L’image du continent, usurpée?

> Cinquante ans d’indépendance

En 1962, René Dumont écrit L’Afrique noire est mal partie. En 2003, Stephen Smith publie Négrologie: pourquoi l’Afrique meurt, qui énumère, lui aussi, les maux du continent qui serait dévasté par des guerres d’écorcheurs, en retard sur tous les plans, vivoterait entre crise, corruption, tribalisme et anarchie. Ce discours, pas nouveau, est même tellement connu qu’il y a un mot pour le décrire: afropessimisme. Deux ans plus tard, trois auteurs se réunissent pour répondre à Stephen Smith. Négrophobie dénonce un discours racialiste, simplificateur, ressuscitant les pires clichés coloniaux mais il fait couler beaucoup moins d’encre. Les Africains ont beau crier leurs blessures, le «continent du silence» n’est guère écouté. L’image du continent noir en Europe serait-elle usurpée?

Les avis africains sont partagés. Totalement, répondait Joseph Ki-Zerbo, historien burkinabé. Personne ne connaît les histoires, les valeurs, les richesses, les diversités africaines.

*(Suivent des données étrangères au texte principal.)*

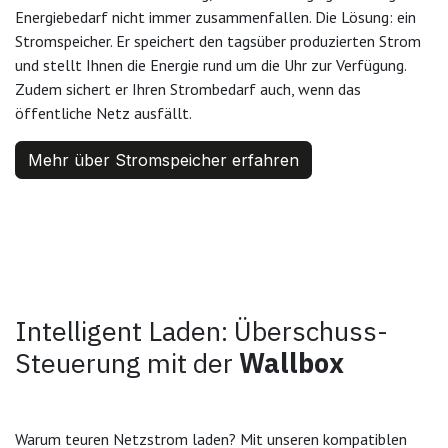
Energiebedarf nicht immer zusammenfallen. Die Lösung: ein
Stromspeicher. Er speichert den tagsüber produzierten Strom
und stellt Ihnen die Energie rund um die Uhr zur Verfügung.
Zudem sichert er Ihren Strombedarf auch, wenn das
öffentliche Netz ausfällt.
Mehr über Stromspeicher erfahren
Intelligent Laden: Überschuss-
Steuerung mit der
Wallbox
Warum teuren Netzstrom laden? Mit unseren kompatiblen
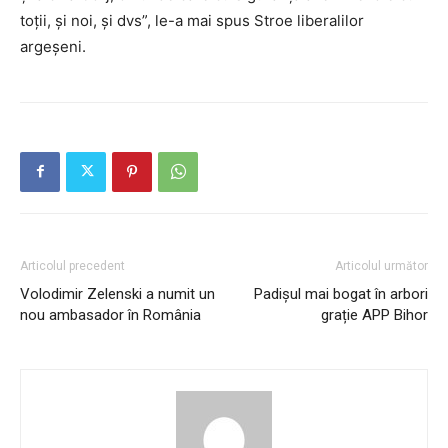
toţii, şi noi, şi dvs”, le-a mai spus Stroe liberalilor
argeşeni.
Articolul precedent
Articolul următor
Volodimir Zelenski a numit un
Padișul mai bogat în arbori
nou ambasador în România
grație APP Bihor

Pour Aminata Traoré, l’imaginaire des Africains est même violé tant le discours dominant les amène à se penser pauvres et à se comporter comme tels. L’ancienne ministre malienne de la culture penserait-elle à Axelle Kabou? La sociologue camerounaise a écrit en 1991 Et si l’Afrique refusait le développement? Les Africains sont traités de népotistes, tribaux, qui préfèrent se battre et voler plutôt que de développer. Comme quoi le courant afropessimiste existe aussi au sud du Sahara. Anne-Cécile Robert, journaliste du Monde diplomatique, réagit en 2004 dans L’Afrique au secours de l’Occident: et si le prétendu retard africain n’était pas l’expression d’une formidable résistance culturelle à un modèle économique dévastateur?